The following three considerations almost certainly would be used to support giving health care providers treatment priority in a pandemic: (1) specific social worth (service during the pandemic); (2) general social worth (future social contributions); and (3) desert (past social contributions). As discussed below, these considerations fail to provide an ethically compelling rationale for treatment priority. Moreover, using social worth and desert would also likely impede the ability of public health officials to control the pandemic and would undermine the social fabric of a society under great stress.
There has been little detailed discussion of the general proposition that social worth should be used in establishing priority for treatment in a pandemic and, more specifically, that health care providers should receive priority. The use of social criteria, however, has been discussed in allocating scarce vaccine supplies. In 2005, the Centers for Disease Control and Prevention’s Public Engagement Pilot Project on Pandemic Influenza, after conducting focus groups with the public, concluded that the two key goals of a vaccination strategy are to reduce individual deaths and hospitalizations due to influenza and to ensure the functioning of society. The group recommended that top priority for vaccine go to individuals engaged in the production of vaccines, emergency service providers, and others who provide critical services, including public safety personnel, government leaders, homeland security personnel, and those involved in utilities, food distribution, and communications.16 Although limited to vaccine allocation, this report expressly supports the use of social worth in order to “ensure the functioning of society.”
Similar considerations dominate the rationales for giving treatment priority to health care providers. The following three arguments present the best case for giving treatment priority to health care providers.

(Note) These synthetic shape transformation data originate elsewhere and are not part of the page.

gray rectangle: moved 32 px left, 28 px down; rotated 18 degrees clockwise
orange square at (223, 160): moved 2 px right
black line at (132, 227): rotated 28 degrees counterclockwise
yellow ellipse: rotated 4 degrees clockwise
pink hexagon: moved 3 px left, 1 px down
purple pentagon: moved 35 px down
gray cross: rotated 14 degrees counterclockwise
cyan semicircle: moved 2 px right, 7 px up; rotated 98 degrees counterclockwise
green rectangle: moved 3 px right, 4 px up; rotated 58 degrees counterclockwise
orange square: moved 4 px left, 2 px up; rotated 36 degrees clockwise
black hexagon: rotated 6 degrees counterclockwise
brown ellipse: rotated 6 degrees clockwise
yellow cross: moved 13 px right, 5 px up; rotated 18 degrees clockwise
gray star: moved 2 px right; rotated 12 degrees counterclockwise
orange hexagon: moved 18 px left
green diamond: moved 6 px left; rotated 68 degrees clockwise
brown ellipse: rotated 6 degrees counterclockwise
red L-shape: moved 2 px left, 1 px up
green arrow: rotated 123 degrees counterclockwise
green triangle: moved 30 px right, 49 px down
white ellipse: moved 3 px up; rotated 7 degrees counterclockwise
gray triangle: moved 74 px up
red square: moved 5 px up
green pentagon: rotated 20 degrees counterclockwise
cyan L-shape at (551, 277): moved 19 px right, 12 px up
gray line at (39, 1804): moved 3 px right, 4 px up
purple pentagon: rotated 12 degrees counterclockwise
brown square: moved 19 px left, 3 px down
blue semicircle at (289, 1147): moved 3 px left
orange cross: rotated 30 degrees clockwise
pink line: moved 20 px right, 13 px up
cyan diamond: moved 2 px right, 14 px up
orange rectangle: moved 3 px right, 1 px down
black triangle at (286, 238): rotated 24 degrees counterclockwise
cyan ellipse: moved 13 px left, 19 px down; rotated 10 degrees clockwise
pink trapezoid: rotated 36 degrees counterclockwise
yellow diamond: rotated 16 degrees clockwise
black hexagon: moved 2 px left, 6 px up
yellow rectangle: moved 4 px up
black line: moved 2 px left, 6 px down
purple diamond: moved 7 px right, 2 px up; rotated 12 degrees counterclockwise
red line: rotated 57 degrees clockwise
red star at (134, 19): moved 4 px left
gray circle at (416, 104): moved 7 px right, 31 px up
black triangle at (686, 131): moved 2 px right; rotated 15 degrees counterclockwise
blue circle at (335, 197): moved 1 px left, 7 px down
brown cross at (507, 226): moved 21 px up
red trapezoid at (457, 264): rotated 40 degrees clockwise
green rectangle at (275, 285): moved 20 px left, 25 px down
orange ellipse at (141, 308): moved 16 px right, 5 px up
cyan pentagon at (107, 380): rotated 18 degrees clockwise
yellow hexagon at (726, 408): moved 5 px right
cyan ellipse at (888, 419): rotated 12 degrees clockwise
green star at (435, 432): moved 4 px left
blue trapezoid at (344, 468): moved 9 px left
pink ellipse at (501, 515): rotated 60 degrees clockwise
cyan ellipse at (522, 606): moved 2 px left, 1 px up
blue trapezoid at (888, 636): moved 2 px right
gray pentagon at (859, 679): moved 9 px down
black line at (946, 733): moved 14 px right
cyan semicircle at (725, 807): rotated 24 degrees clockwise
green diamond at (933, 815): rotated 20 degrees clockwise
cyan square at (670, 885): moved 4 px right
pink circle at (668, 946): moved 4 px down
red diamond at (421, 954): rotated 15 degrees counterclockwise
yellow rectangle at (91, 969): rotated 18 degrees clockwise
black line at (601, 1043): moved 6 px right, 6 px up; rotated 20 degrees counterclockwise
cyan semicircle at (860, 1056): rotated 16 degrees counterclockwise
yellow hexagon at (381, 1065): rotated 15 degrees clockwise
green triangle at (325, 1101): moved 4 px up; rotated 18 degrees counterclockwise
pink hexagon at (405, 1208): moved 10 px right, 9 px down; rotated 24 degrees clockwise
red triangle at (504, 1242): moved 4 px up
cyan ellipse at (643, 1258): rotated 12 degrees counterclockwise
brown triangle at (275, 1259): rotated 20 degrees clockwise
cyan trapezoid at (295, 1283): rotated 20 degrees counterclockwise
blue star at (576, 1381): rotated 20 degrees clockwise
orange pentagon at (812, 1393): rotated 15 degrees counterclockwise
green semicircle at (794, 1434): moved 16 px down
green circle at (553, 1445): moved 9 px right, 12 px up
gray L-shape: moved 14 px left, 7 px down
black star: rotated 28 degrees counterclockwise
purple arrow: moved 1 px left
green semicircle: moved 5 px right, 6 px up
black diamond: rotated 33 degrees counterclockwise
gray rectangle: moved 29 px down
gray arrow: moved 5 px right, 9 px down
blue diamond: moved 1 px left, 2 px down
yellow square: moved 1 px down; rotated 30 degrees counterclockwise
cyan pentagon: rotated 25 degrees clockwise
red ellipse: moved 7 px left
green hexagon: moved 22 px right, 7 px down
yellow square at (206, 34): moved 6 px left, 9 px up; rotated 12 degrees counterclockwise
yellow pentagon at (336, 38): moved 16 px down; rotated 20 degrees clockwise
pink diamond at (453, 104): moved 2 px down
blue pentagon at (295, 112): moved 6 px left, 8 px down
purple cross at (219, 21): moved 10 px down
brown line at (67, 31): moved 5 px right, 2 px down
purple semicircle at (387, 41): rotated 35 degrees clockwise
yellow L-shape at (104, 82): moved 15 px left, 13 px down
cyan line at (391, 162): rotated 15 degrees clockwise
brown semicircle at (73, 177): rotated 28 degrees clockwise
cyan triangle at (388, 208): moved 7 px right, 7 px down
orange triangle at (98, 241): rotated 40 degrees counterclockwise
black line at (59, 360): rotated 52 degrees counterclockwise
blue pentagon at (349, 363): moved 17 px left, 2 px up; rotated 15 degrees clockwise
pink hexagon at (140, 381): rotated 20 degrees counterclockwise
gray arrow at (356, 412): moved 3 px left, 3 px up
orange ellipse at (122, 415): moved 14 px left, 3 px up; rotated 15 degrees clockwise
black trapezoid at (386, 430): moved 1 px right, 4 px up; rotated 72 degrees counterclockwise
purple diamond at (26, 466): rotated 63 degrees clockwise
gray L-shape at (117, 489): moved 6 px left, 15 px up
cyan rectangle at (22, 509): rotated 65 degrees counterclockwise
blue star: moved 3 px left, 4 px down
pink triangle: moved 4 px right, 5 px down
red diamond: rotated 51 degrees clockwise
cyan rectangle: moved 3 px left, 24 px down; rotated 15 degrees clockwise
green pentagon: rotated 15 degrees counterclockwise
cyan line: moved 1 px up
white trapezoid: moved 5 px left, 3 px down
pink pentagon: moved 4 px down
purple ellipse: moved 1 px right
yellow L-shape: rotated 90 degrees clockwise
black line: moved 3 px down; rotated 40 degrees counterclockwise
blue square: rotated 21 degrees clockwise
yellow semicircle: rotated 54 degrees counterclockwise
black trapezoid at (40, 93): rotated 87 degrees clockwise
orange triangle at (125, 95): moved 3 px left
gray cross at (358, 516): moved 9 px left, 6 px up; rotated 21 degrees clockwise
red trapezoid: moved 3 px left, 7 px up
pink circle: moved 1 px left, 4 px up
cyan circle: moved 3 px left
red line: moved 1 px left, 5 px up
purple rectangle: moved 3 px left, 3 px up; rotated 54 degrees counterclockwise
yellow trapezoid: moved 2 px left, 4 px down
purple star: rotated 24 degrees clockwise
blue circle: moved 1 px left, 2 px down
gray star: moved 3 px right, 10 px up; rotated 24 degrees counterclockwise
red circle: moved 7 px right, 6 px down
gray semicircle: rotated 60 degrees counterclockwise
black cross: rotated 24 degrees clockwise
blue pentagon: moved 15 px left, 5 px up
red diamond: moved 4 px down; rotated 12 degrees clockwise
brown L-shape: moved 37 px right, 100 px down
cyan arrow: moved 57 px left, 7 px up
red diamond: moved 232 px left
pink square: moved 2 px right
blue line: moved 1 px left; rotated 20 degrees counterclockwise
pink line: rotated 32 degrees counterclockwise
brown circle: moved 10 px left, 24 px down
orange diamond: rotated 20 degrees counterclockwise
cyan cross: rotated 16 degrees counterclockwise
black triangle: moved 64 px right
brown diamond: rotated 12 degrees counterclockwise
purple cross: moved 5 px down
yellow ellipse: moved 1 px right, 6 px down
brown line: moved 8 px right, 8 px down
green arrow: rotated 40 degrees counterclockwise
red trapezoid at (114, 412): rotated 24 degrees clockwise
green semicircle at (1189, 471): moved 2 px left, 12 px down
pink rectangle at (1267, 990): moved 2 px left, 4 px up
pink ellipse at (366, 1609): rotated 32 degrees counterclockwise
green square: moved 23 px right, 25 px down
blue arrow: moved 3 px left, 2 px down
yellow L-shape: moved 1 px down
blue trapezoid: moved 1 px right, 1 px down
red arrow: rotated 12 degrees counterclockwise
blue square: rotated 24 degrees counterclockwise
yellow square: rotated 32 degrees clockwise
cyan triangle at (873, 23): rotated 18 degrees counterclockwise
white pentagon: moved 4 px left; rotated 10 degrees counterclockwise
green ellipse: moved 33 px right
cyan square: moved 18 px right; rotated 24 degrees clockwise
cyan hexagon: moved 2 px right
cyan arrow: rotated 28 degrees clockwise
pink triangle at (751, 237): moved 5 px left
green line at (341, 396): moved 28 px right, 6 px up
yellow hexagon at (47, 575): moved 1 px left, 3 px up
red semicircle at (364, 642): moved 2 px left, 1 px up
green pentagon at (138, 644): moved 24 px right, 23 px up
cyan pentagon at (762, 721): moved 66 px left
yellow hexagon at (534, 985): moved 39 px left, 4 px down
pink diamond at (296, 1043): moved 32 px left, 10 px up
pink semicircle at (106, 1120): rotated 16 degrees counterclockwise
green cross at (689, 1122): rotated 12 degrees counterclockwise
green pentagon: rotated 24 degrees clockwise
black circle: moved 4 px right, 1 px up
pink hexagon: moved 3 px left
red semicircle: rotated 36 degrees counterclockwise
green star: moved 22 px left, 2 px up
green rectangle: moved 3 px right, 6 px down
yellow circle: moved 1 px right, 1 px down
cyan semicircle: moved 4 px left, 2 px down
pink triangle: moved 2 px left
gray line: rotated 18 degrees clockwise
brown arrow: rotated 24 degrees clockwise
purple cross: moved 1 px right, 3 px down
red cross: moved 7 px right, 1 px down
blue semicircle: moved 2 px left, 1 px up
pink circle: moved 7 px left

First, it could be argued that giving priority to treating physicians and other health care providers will ensure that they are well enough to treat others during the pandemic. There are too many unknowns to evaluate the factual assumptions underlying this argument. It would depend on the natural course of the infection, the effectiveness of antiviral medications and other therapies, the timing when treatment was initiated, and other factors. Regrettably, prompt recovery from some strains of influenza is by no means assured.17 It is also not known how long a pandemic will last, and thus it cannot be determined whether pandemic conditions will still exist by the time any particular person has recovered. The “special case” exception also would depend on the uniqueness of the skills of the individual providers. Because using social rather than medical criteria in triage runs counter to traditional principles of medical ethics, strains social solidarity and raises substantial concerns about distributive justice (further discussed below), the burden of proof ought to rest with those who would assert that extraordinary circumstances justify special treatment for health care providers. In the absence of compelling evidence, there is no ethical justification for an a priori strategy of giving treatment priority to health care providers.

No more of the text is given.